How it's playing ... A tease on the cover of the N.Y. Post: "Facebook: We're not the problem, you are" ... CNBC, linked on Drudge: "Facebook just admitted that using Facebook can be bad for you."

6. Hulu has key role in Disney plan

["W]ith Walt Disney Co. poised to take a controlling stake in Hulu, the little 10-year-old streaming service once known solely for airing reruns of broadcast shows online could eventually become a credible threat to Netflix's dominance," the L.A. Times reports atop column 1:

  • "Disney will own 60% of Hulu if its proposed $52.4-billion purchase of 21st Century Fox is approved by regulators. Hulu is currently equally owned by Fox, Disney and Comcast, which each have 30% stakes. (Fellow media giant Time Warner owns the other 10%.)"
  • Why it matters: "Santa Monica-based Hulu is expected to become a pillar of Disney Chief Executive Bob Iger's strategy to take on streaming video insurgents that are disrupting the traditional media industry."
  • "Hulu would be [an] important part of the strategy to compete for consumers who are cutting the cord. In a business driven by the volume of quality content, Disney could boost the service's standing with more shows."
  • "Hulu, which only operates in the U.S. and Japan, could also expand internationally."
7. Flynn pardon? "Let's see"

Rep. Adam Schiff, the top Democrat on the House Intelligence Committee, tells MSNBC's Nicolle Wallace:

  • "Republican House members on our committee ... are taking steps to shut us down."
  • Asked if congressional Republicans are trying to lay a foundation for Trump to fire Mueller, Schiff said: "That's exactly what I'm worried about."

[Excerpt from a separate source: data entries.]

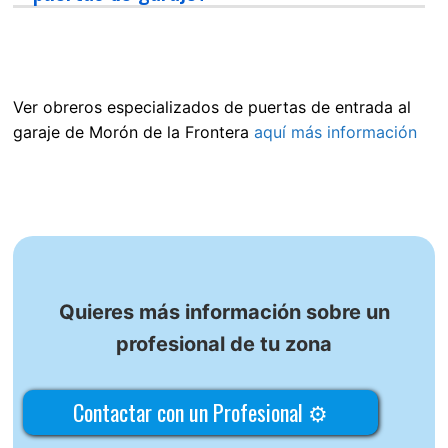
Ver obreros especializados de puertas de entrada al
garaje de Morón de la Frontera
aquí más información
Quieres más información sobre un
profesional de tu zona
Contactar con un Profesional ⚙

Shot ... Trump, asked yesterday if he would consider a pardon for Michael Flynn: "I don't want to talk about pardons for Michael Flynn yet. We'll see what happens. Let's see. I can say this: When you look at what's gone on with the FBI and with the Justice Department, people are very, very angry."

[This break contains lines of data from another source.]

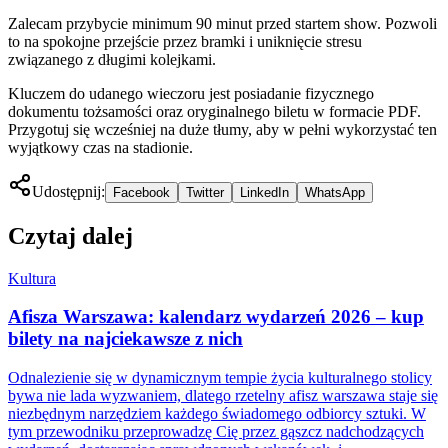
Zalecam przybycie minimum 90 minut przed startem show. Pozwoli
to na spokojne przejście przez bramki i uniknięcie stresu
związanego z długimi kolejkami.
Kluczem do udanego wieczoru jest posiadanie fizycznego
dokumentu tożsamości oraz oryginalnego biletu w formacie PDF.
Przygotuj się wcześniej na duże tłumy, aby w pełni wykorzystać ten
wyjątkowy czas na stadionie.
Udostępnij:
Facebook
Twitter
LinkedIn
WhatsApp
Czytaj dalej
Kultura
Afisza Warszawa: kalendarz wydarzeń 2026 – kup
bilety na najciekawsze z nich
Odnalezienie się w dynamicznym tempie życia kulturalnego stolicy
bywa nie lada wyzwaniem, dlatego rzetelny afisz warszawa staje się
niezbędnym narzędziem każdego świadomego odbiorcy sztuki. W
tym przewodniku przeprowadzę Cię przez gąszcz nadchodzących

  • Ty Cobb, the White House special counsel, said later: "There is no consideration being given to pardoning Michael Flynn at the White House."

P.S. Attorney General Jeff Sessions distanced himself from Trump's renewed criticism of the FBI. Sessions said at a news conference yesterday that the FBI is "fulfilling a fabulously important role working to fight against violent crime."

  • WashPost A1, "Trump's judicial picks hit first head winds": "The White House said ... it is standing by the nomination of Matthew Petersen ... for the U.S. District Court for [D.C.], despite a clip from his confirmation hearing posted on Twitter in which Petersen was unable to answer questions about legal and courtroom terms posed by a Republican senator." See the clip.
8. Roy Moore: Election "NOT OVER!"

Roy Moore sent a fundraising email to supporters asking for contributions to his "election integrity fund' so he could investigate reports of voter fraud in the Senate race he lost in Alabama this week.

  • Moore wrote: "I ... wanted to let you know that this battle is NOT OVER!"
9. An epic year: 14 of 30

Reliving 2017 in 30 images ... Melissa McCarthy's "Sean Spicer Press Conference Cold Open," on "Saturday Night Live" in January: "I came out here to punch you in the face. ... I"m not here to be your buddy." YouTube

  • Coming July 23 from Regnery, the conservative publisher: "The Briefing," by Sean Spicer.
  • Spicer told Sean Hannity that coverage of Trump isn't accurate: “I’ve decided it’s incumbent upon me to set the record straight.”
10. 1 fun thing

"Match of the Day" from The Sun, London's biggest-selling tabloid:

  • "UK economy set for £1billion boost [U.S. $1.33 billion] with Prince Harry and Meghan Markle's wedding and FA Cup Final [Football Association, a.k.a. soccer]... Brits are set for a party marathon after the royal lovebirds announced their wedding for FA Cup Final day — Saturday May 19."
  • "Party fever swept the UK ... after Prince Harry and Meghan Markle gave the date for their big match at Windsor Castle."
  • "The royals are tipped to kick off their nuptials at noon with footie's showpiece from 5.30pm."
  • "Royalists, footie fans and Meghan-loving US tourists will spend fortunes celebrating at home or in the streets."